↓
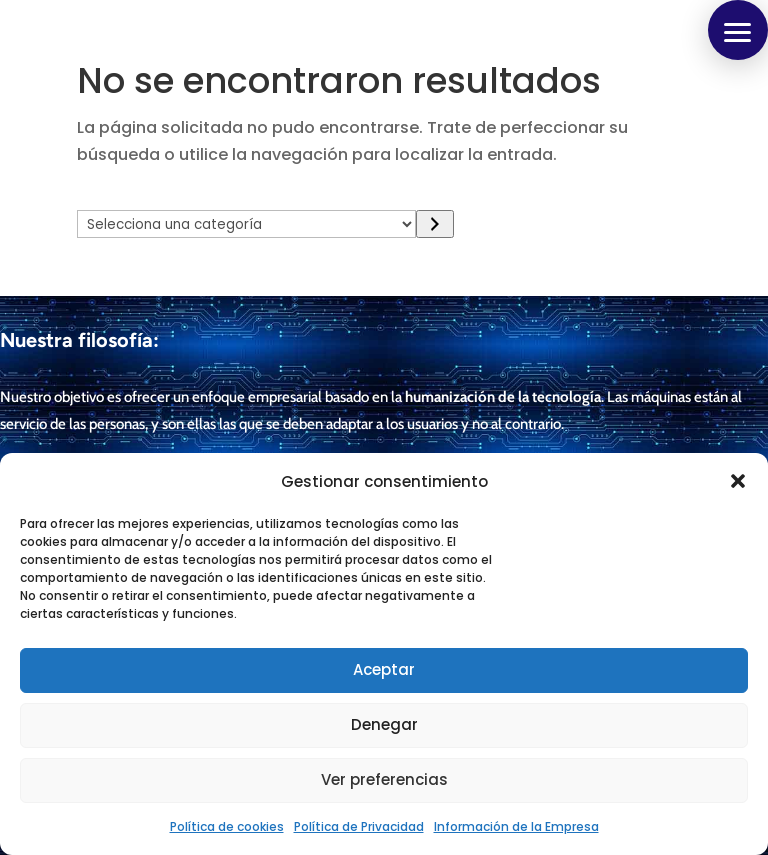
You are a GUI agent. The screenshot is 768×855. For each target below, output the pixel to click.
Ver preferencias (384, 779)
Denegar (384, 724)
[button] (738, 481)
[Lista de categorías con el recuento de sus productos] (247, 224)
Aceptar (384, 669)
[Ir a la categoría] (434, 224)
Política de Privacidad (359, 826)
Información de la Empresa (516, 826)
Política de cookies (227, 826)
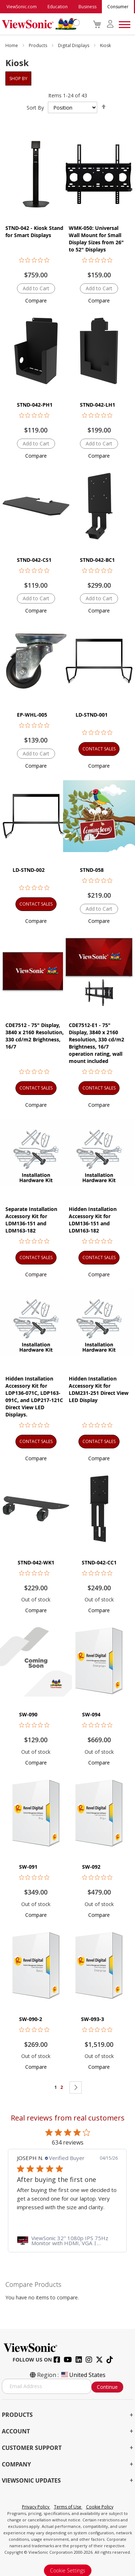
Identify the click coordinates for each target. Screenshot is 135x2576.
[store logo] (39, 24)
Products (38, 45)
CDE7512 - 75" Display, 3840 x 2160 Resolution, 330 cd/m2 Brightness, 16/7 (34, 1036)
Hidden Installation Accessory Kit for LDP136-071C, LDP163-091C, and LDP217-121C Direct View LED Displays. (34, 1396)
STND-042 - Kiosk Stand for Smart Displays (34, 232)
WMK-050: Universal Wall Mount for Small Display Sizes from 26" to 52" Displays (96, 239)
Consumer (118, 7)
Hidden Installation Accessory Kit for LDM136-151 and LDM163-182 (93, 1220)
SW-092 (91, 1866)
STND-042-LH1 (97, 404)
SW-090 (28, 1714)
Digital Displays (74, 45)
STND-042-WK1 (36, 1562)
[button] (36, 300)
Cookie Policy (99, 2507)
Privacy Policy (36, 2507)
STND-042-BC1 (97, 559)
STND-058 (92, 869)
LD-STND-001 (92, 714)
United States (82, 2375)
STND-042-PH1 (35, 404)
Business (87, 7)
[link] (67, 2240)
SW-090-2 (30, 2019)
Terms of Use (68, 2507)
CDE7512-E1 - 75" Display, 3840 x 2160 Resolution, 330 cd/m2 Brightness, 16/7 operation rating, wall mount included (96, 1043)
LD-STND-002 (29, 869)
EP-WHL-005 (32, 714)
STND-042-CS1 (34, 559)
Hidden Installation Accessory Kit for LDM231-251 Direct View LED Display (99, 1389)
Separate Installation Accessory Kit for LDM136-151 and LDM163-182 (31, 1220)
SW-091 (28, 1866)
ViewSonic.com (21, 7)
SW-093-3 (92, 2019)
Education (58, 7)
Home (12, 45)
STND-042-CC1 (99, 1562)
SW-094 (91, 1714)
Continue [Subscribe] (107, 2386)
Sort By (35, 107)
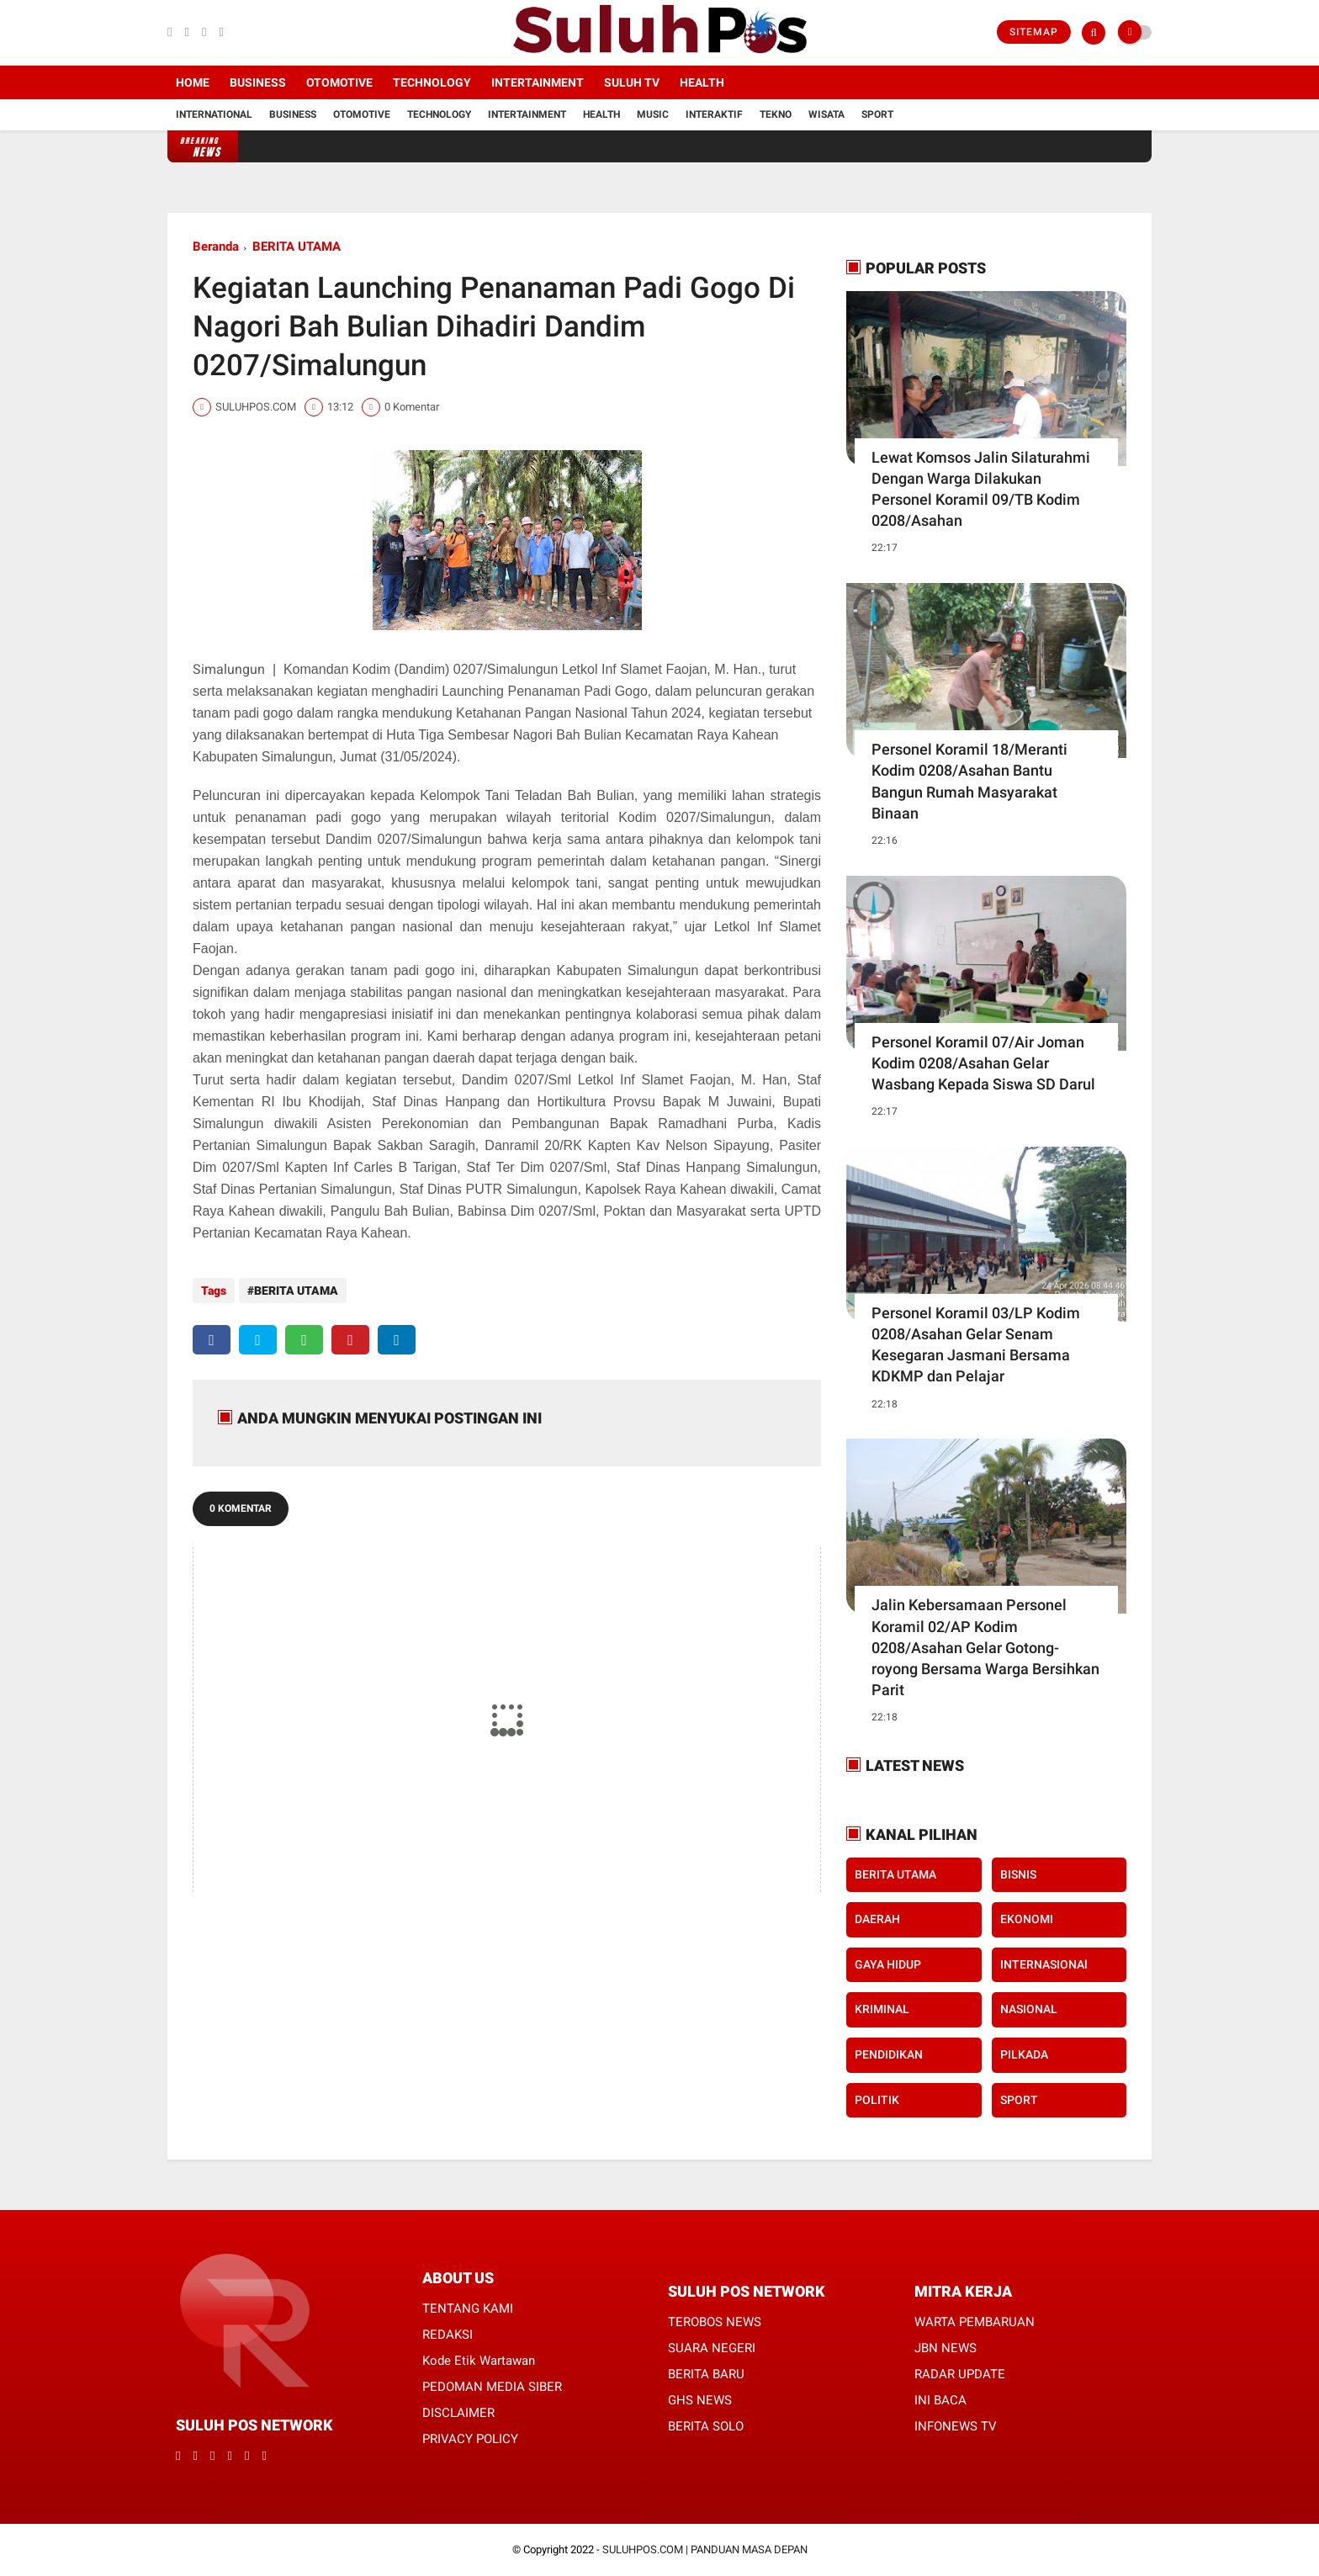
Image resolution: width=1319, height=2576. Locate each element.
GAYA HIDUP (888, 1964)
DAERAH (877, 1919)
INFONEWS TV (955, 2426)
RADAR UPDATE (959, 2374)
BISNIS (1018, 1874)
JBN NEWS (945, 2348)
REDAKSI (447, 2334)
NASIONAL (1028, 2009)
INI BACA (940, 2400)
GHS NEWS (700, 2400)
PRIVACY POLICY (470, 2438)
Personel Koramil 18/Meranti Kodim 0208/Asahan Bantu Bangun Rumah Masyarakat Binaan (969, 781)
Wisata (826, 114)
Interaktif (714, 114)
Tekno (776, 114)
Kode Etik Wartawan (478, 2360)
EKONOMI (1026, 1919)
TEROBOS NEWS (714, 2322)
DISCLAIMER (458, 2412)
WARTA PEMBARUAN (974, 2322)
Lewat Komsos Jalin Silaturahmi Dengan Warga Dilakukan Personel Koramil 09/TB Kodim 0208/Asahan (980, 489)
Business (258, 82)
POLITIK (877, 2100)
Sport (877, 114)
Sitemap (1033, 32)
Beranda (216, 246)
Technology (432, 82)
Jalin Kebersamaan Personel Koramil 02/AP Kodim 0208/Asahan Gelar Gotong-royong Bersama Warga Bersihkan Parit (985, 1647)
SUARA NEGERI (711, 2348)
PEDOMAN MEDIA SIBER (492, 2386)
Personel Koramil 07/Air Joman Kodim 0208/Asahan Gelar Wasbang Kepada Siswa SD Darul (983, 1063)
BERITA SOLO (706, 2426)
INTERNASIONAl (1044, 1964)
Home (192, 82)
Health (702, 82)
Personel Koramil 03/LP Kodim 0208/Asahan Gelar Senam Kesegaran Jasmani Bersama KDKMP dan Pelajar (975, 1345)
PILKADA (1024, 2054)
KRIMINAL (882, 2009)
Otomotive (339, 82)
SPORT (1019, 2100)
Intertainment (537, 82)
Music (653, 114)
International (214, 114)
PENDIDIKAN (889, 2054)
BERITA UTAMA (296, 246)
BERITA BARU (706, 2374)
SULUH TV (632, 82)
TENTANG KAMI (467, 2308)
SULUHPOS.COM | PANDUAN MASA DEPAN (705, 2549)
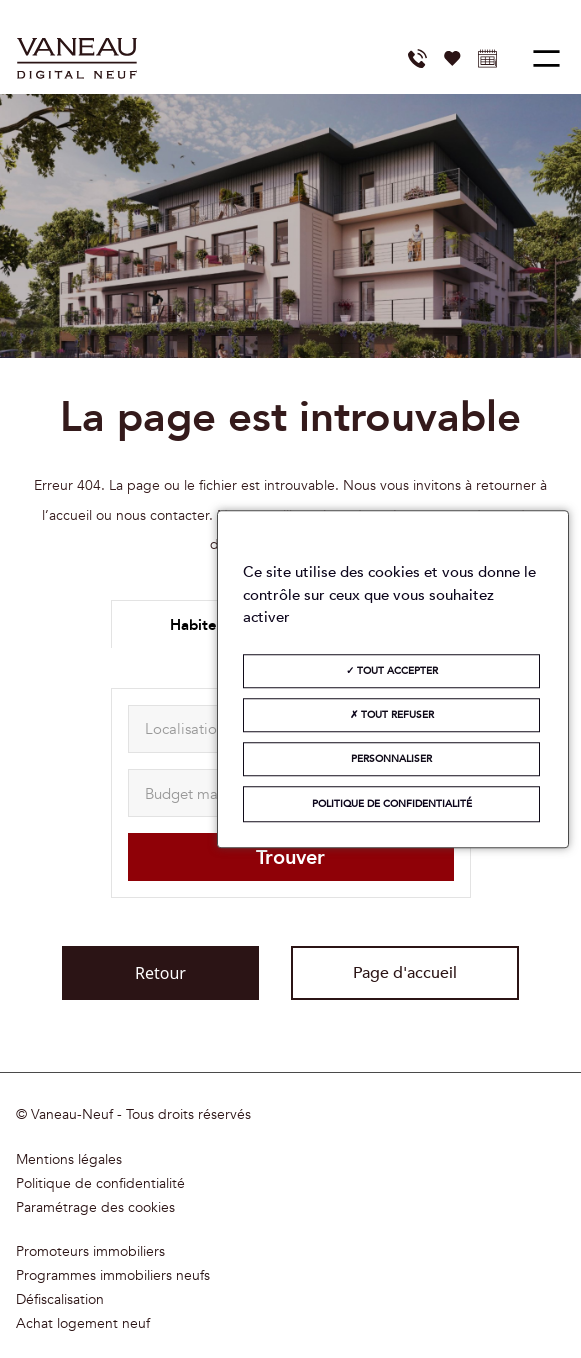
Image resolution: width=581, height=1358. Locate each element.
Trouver (290, 857)
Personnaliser (391, 759)
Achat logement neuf (83, 1324)
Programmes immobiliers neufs (113, 1276)
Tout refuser (392, 715)
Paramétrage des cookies (95, 1208)
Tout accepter (392, 671)
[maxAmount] (203, 793)
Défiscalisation (60, 1300)
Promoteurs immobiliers (90, 1252)
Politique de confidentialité (100, 1184)
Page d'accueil (405, 973)
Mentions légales (69, 1160)
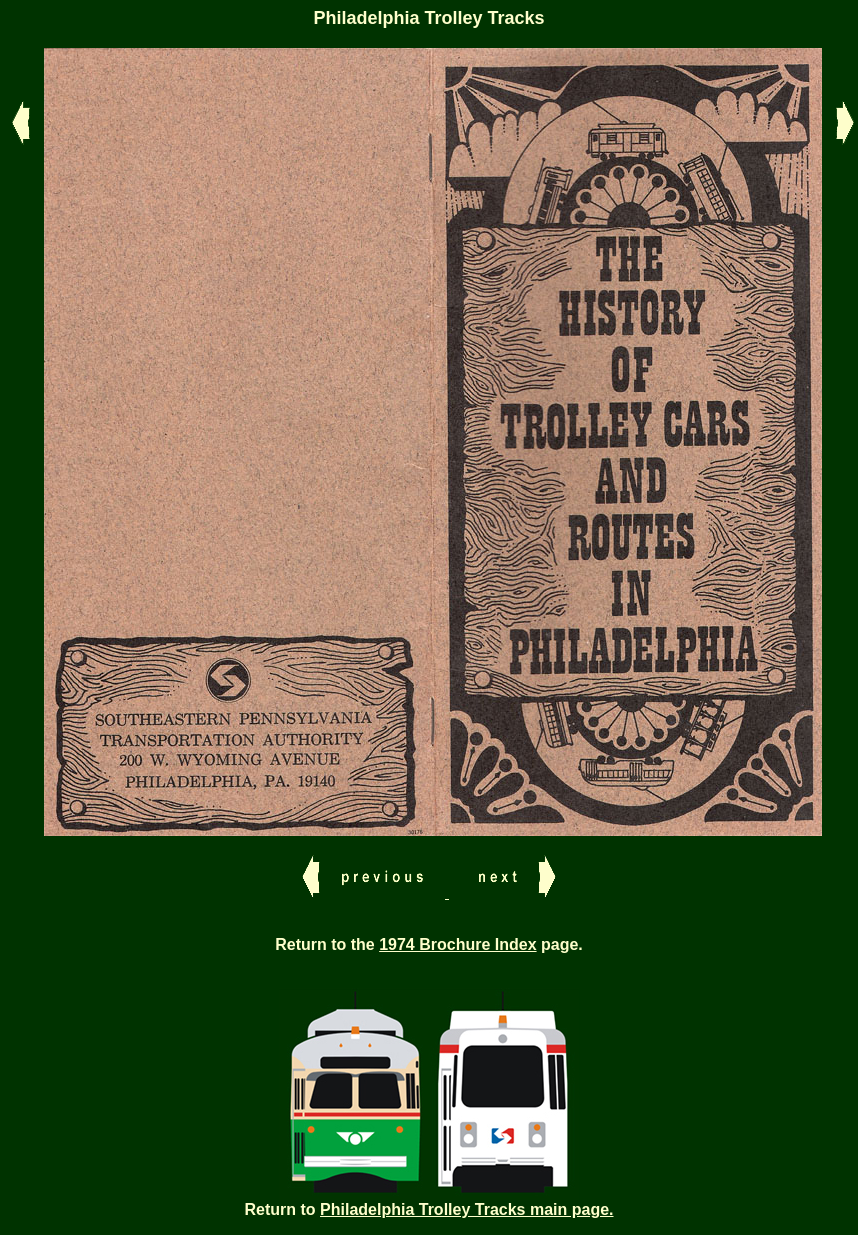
↑
→ Work instructions: Looking at the entries above, how many lines contain "STND"? State the number and nothing more.

→ Problem solution: 10